> _Raw data_
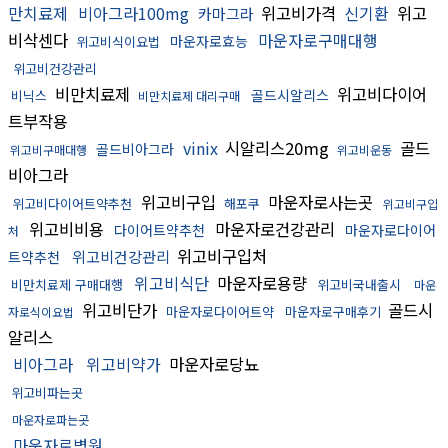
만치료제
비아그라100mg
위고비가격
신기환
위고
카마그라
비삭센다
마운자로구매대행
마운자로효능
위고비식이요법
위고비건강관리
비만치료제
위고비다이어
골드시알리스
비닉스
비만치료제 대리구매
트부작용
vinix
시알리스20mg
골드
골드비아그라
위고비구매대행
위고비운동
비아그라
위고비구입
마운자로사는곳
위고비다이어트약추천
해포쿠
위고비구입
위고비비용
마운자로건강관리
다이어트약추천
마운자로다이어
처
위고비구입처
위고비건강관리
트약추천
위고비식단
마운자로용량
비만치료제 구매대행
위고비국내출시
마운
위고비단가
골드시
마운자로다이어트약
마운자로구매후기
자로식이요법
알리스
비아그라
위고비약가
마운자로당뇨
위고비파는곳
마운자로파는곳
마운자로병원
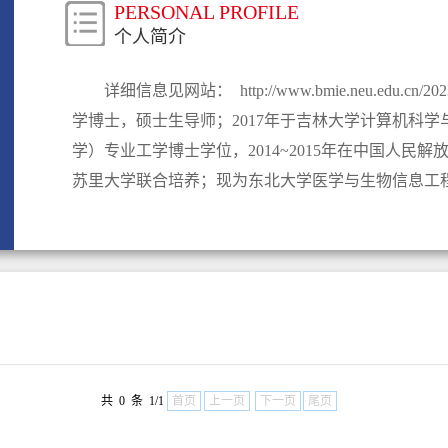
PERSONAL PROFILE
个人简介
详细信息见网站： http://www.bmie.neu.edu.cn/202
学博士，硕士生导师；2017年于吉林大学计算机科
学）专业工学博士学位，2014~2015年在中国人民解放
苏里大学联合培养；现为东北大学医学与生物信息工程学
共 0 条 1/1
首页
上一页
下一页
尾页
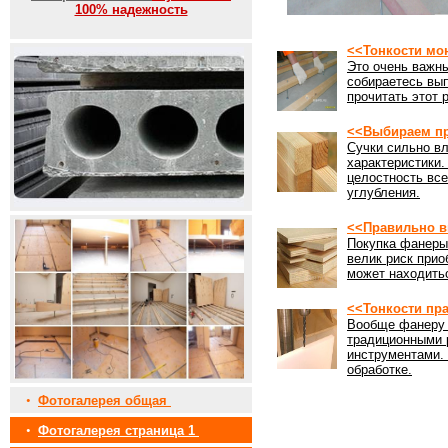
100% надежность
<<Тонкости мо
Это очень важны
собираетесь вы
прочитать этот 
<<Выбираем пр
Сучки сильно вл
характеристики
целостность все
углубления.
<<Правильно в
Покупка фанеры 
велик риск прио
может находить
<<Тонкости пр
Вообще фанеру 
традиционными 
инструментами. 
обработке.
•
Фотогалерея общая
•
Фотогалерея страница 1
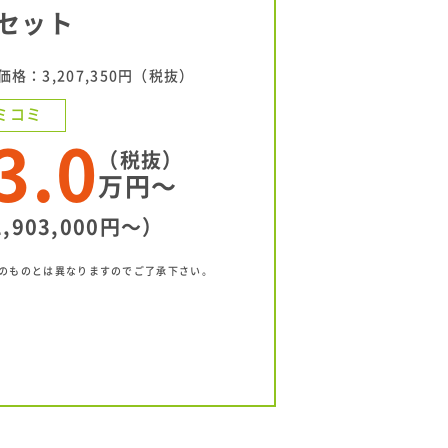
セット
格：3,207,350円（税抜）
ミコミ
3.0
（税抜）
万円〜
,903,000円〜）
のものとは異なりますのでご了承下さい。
---
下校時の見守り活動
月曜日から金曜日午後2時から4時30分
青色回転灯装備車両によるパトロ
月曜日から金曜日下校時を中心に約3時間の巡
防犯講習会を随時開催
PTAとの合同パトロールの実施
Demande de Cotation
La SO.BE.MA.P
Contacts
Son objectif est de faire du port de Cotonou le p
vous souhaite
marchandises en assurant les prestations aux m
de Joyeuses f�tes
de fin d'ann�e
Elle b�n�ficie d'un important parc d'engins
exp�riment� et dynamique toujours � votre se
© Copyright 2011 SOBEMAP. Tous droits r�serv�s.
...
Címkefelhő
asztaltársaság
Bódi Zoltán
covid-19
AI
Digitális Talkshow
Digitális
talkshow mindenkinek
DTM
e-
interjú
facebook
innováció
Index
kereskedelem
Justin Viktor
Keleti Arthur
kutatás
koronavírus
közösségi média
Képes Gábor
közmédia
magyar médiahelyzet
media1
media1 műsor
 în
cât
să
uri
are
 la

> _Prompt_
For each line in the records that contains the word "Фотогалерея", make a copy.

> _Response area_
Фотогалерея общая
Фотогалерея страница 1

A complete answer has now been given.